“Yes, he is right,” added Germain; “what gallery glowing with porphyry and gold can be compared with a green alley?”
And reflecting how sweet it would be to give this fair woman the support of his arm and lead her to the shade of the trees—
“Ah!” he exclaimed, flashing a meaning glance at her, “what are men and revolutions to me!”

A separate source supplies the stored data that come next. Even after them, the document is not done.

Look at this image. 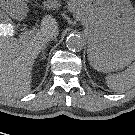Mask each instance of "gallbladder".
Listing matches in <instances>:
<instances>
[{"mask_svg":"<svg viewBox=\"0 0 135 135\" xmlns=\"http://www.w3.org/2000/svg\"><path fill=\"white\" fill-rule=\"evenodd\" d=\"M4 12L0 10V23H6V21L3 20Z\"/></svg>","mask_w":135,"mask_h":135,"instance_id":"bac80fb5","label":"gallbladder"}]
</instances>
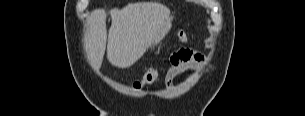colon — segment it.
Instances as JSON below:
<instances>
[{"label": "colon", "mask_w": 305, "mask_h": 116, "mask_svg": "<svg viewBox=\"0 0 305 116\" xmlns=\"http://www.w3.org/2000/svg\"><path fill=\"white\" fill-rule=\"evenodd\" d=\"M177 38L180 43H186L188 41V35L184 30H179L177 33ZM159 75V71L156 68H150L148 69L141 79L135 81L133 83V87L135 90L141 91L145 87L151 85Z\"/></svg>", "instance_id": "obj_1"}]
</instances>
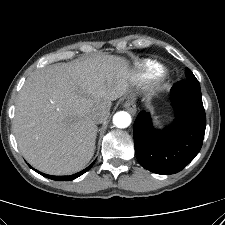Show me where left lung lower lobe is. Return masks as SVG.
<instances>
[{"label": "left lung lower lobe", "mask_w": 225, "mask_h": 225, "mask_svg": "<svg viewBox=\"0 0 225 225\" xmlns=\"http://www.w3.org/2000/svg\"><path fill=\"white\" fill-rule=\"evenodd\" d=\"M171 98L176 119L170 127L154 129L150 114L142 111L133 129L138 162L163 175L179 172L196 157L206 128L199 82L186 79L175 84Z\"/></svg>", "instance_id": "left-lung-lower-lobe-1"}]
</instances>
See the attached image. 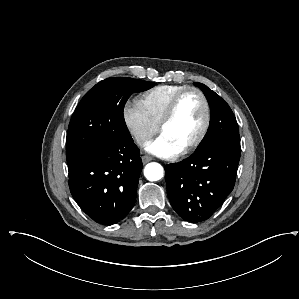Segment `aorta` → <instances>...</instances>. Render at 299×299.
I'll return each mask as SVG.
<instances>
[{
    "label": "aorta",
    "mask_w": 299,
    "mask_h": 299,
    "mask_svg": "<svg viewBox=\"0 0 299 299\" xmlns=\"http://www.w3.org/2000/svg\"><path fill=\"white\" fill-rule=\"evenodd\" d=\"M164 169L156 162L149 163L144 168V176L149 181H158L163 178Z\"/></svg>",
    "instance_id": "762f6f07"
}]
</instances>
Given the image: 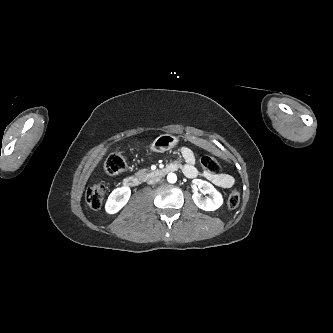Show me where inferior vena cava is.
Wrapping results in <instances>:
<instances>
[{
  "mask_svg": "<svg viewBox=\"0 0 333 333\" xmlns=\"http://www.w3.org/2000/svg\"><path fill=\"white\" fill-rule=\"evenodd\" d=\"M160 179H161V177H154V178H151L150 180H148V184H154V183H156V182H158V181H160Z\"/></svg>",
  "mask_w": 333,
  "mask_h": 333,
  "instance_id": "obj_1",
  "label": "inferior vena cava"
}]
</instances>
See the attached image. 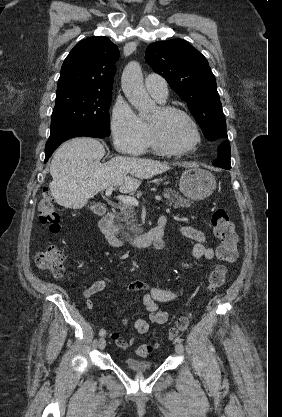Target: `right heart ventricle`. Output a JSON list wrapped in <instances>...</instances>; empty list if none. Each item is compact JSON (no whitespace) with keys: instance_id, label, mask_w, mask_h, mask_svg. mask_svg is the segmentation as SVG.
Returning a JSON list of instances; mask_svg holds the SVG:
<instances>
[{"instance_id":"obj_1","label":"right heart ventricle","mask_w":282,"mask_h":417,"mask_svg":"<svg viewBox=\"0 0 282 417\" xmlns=\"http://www.w3.org/2000/svg\"><path fill=\"white\" fill-rule=\"evenodd\" d=\"M148 145H151V146H153L154 148H157V147H158V146L155 144V142H154V139H153V137H152L151 132H150V134H149Z\"/></svg>"}]
</instances>
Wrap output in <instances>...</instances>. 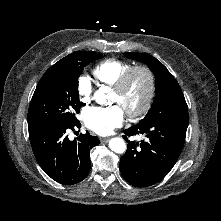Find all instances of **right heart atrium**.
<instances>
[{"label":"right heart atrium","instance_id":"d8ad5b80","mask_svg":"<svg viewBox=\"0 0 221 221\" xmlns=\"http://www.w3.org/2000/svg\"><path fill=\"white\" fill-rule=\"evenodd\" d=\"M77 91L81 102L87 104L91 101L93 85L87 76H81L77 82Z\"/></svg>","mask_w":221,"mask_h":221}]
</instances>
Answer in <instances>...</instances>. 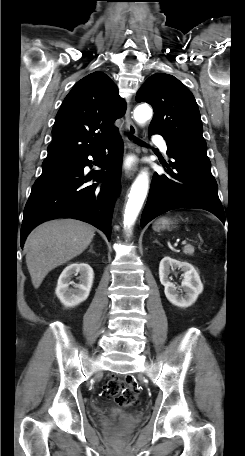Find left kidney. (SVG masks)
<instances>
[{"instance_id":"1","label":"left kidney","mask_w":245,"mask_h":456,"mask_svg":"<svg viewBox=\"0 0 245 456\" xmlns=\"http://www.w3.org/2000/svg\"><path fill=\"white\" fill-rule=\"evenodd\" d=\"M176 268L184 272V279L181 283V288L185 292L184 296L179 295L175 284L169 281L171 270ZM159 278L161 284L164 286L166 298L170 303L178 307L185 308L191 306L203 291V284L195 268L187 262L177 261L168 256L164 257L160 262Z\"/></svg>"}]
</instances>
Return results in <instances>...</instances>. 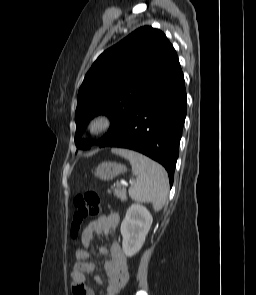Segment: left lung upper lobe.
I'll use <instances>...</instances> for the list:
<instances>
[{"label": "left lung upper lobe", "instance_id": "obj_1", "mask_svg": "<svg viewBox=\"0 0 256 295\" xmlns=\"http://www.w3.org/2000/svg\"><path fill=\"white\" fill-rule=\"evenodd\" d=\"M177 53L165 34L141 27L104 51L94 62L79 89L75 143L87 149L94 142L80 138L90 118L105 114L114 132L148 95L179 67Z\"/></svg>", "mask_w": 256, "mask_h": 295}]
</instances>
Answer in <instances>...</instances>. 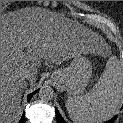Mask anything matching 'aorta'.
Masks as SVG:
<instances>
[{"instance_id":"aorta-1","label":"aorta","mask_w":123,"mask_h":123,"mask_svg":"<svg viewBox=\"0 0 123 123\" xmlns=\"http://www.w3.org/2000/svg\"><path fill=\"white\" fill-rule=\"evenodd\" d=\"M54 96V90L50 86H43L39 91V97L43 101H49Z\"/></svg>"}]
</instances>
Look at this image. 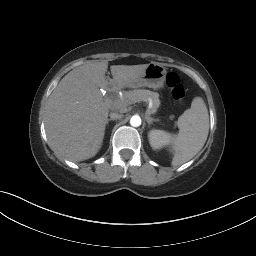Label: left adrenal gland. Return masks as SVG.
Instances as JSON below:
<instances>
[{
    "instance_id": "1",
    "label": "left adrenal gland",
    "mask_w": 256,
    "mask_h": 256,
    "mask_svg": "<svg viewBox=\"0 0 256 256\" xmlns=\"http://www.w3.org/2000/svg\"><path fill=\"white\" fill-rule=\"evenodd\" d=\"M145 120L148 123V125L150 126L153 122L159 121L158 119H154L152 117H150L148 114L145 115Z\"/></svg>"
}]
</instances>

“No, no!” she rejoined, “I cannot so abruptly turn my thoughts from a great people, intent on inaugurating the reign of justice. My attachment to the new ideas surprises you, Monsieur Germain. We have only known one another for quite a brief time. You are not aware, of course, that my father taught me to read in the Social Contract and the Gospels. One day, as we were walking, he pointed out Jean Jacques Rousseau to me. I was only a child, but I dissolved in tears at sight of the gloomy countenance of the wisest of men. I grew up a hater of prejudice. Later on my husband, like myself a disciple of the philosophy of nature, decided that our son should be called Emile, and that he should be taught to labour with his hands. In his last letter, written three years ago on board the ship upon which he perished some days afterwards, he continues to urge on my attention Rousseau’s precepts upon education. I am saturated with the new spirit of the age. It is my conviction that we must struggle for justice and truth.”
“Like yourself, Madame,” sighed Germain, “I have a horror of fanaticism and tyranny; like yourself, I am in love with liberty, but my soul is drained of its strength. At every moment my thoughts escape my control. I am no longer master of myself, and I suffer accordingly.”
The young woman did not reply. An elderly man pushed open the gate and came forward with his arms raised, waving his hat. He wore neither powder nor wig. A few long grey hairs fell down on each side of his bald head. He wore a complete suit of grey ratteen; his stockings were blue and his shoes buckleless.
“Victory! victory!” he cried. “The monster is delivered into our hands, Sophie, and I am the bearer of the news to you.”
“Neighbour, I have just heard of it from Monsieur Marcel Germain, whom I want to introduce to you. His mother and mine were friends at Angers. During the six months he has spent in Paris he has been kind enough to come to see me from time to time in the seclusion of my hermitage. Monsieur Germain, this gentleman is my neighbour and friend, Monsieur Franchot de La Cavanne, a man of letters.”
“Say rather, 'Nicolas Franchot, labourer.'”
“I know, dear friend, that you thus signed your treatise on the Corn Trade. I will say then, to gratify you, although I expect your hands are much more adroit with the pen than with the plough, Monsieur Nicolas Franchot, labourer.”